Compared to ERA-Interim, ERA5 benefits from 10 years of improvements in the numerical weather prediction model and the data assimilation system used.
It also uses improved historical observations, boundary conditions for sea-surface temperature and sea ice, and external forcing, such as greenhouse gas concentrations, volcanic eruptions and changes in solar forcing.
ERA5 provides hourly information at a horizontal resolution of around 31 km globally and at 137 levels in the vertical, up from six-hourly fields at 79 km horizontal resolution and 60 levels in ERA-Interim.
It contains estimates of atmospheric variables such as air temperature, pressure and wind at different altitudes, as well as surface variables such as rainfall, soil moisture content and ocean wave height.
This animation shows the mean surface air temperature in Europe in January 2016 from ERA5 as it varies hour by hour.
The growing availability of satellite data, alongside conventional observations from e.g. weather balloons, weather stations, ships, buoys and aircraft, provides an opportunity for improving reanalyses. But it also presents some challenges.
“Carefully selecting suitable observational datasets and ensuring the quality of the data is an important part of any reanalysis project,” Hans says.
Even after production has started, Hans and his team need to carefully monitor the reanalysis data for any unexpected results.
“These could be a sign of an incorrect or inconsistent use of observational data.
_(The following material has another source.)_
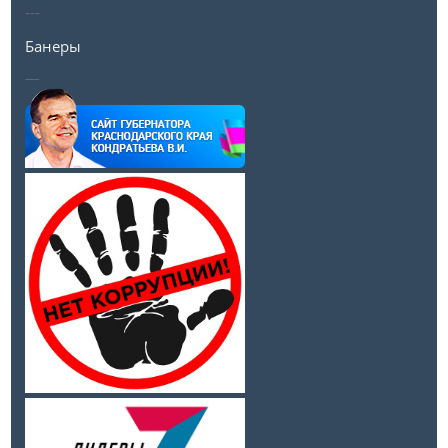
---
Банеры
__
When necessary, we needed to rerun some parts of the reanalysis to rectify the error, prior to public release.”
Reanalysis uses observations from all available sources, but only after stringent quality checks. (Graphic: WMO)
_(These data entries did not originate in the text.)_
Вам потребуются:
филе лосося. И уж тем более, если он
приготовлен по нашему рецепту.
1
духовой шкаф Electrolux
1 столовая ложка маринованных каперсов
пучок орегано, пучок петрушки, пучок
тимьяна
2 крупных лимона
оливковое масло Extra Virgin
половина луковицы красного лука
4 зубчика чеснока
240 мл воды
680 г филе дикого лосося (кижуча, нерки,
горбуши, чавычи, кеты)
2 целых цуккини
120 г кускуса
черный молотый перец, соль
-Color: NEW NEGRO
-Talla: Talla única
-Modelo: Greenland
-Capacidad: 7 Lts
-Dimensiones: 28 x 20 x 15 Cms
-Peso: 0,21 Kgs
How uncertain is the data?
Even with stringent data quality control and a high-performing model and data assimilation system, reanalysis data are associated with varying degrees of uncertainty.
The further back in time a reanalysis goes, the sparser weather observations become. What is more, all observations, weather models and data assimilation systems involve errors and approximations.
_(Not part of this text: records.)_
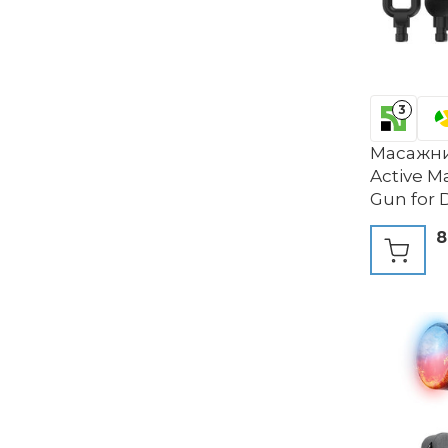
3
Масажни
Active 
Gun for 
Back Mas
8
USB C Ch
Massage R
Family,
“Although the ERA5 dataset is one of most accurate sources of information on past meteorological conditions you can get, it is not 'the truth', and this is important for users to understand,” says Hans.
But ERA5 includes a novelty compared to ERA-Interim which allows users to assess the confidence they can have in the data.
“A key development in ERA5 is that it is an ensemble of 10 reanalyses. The spread between the 10 members reflects uncertainties in the model and the observations: a smaller spread means less uncertainty,” Hans explains.
The figure below illustrates how the spread, and thus the uncertainty, in ERA5 data has diminished as more and more observations have become available, including the early use of satellite data in 1980 and the full range of observations from the current observing system in 2018.
Three-monthly mean ensemble spread of temperature data across the atmosphere as a measure of uncertainty in the reanalysis. A higher spread as indicated by the shading means larger uncertainty.
Continuous improvement of climate reanalysis (centennial, coupled, regional) features prominently in plans for the development of C3S.
The next step for ERA5 will be the production of data back to 1950, which will take about another year to complete. There are also plans for a coupled ocean/atmosphere reanalysis covering the 20th century and perhaps even the period to 1850. Beyond that, planning for a successor to ERA5, which will exploit the latest advances in Earth system modelling, is already under way.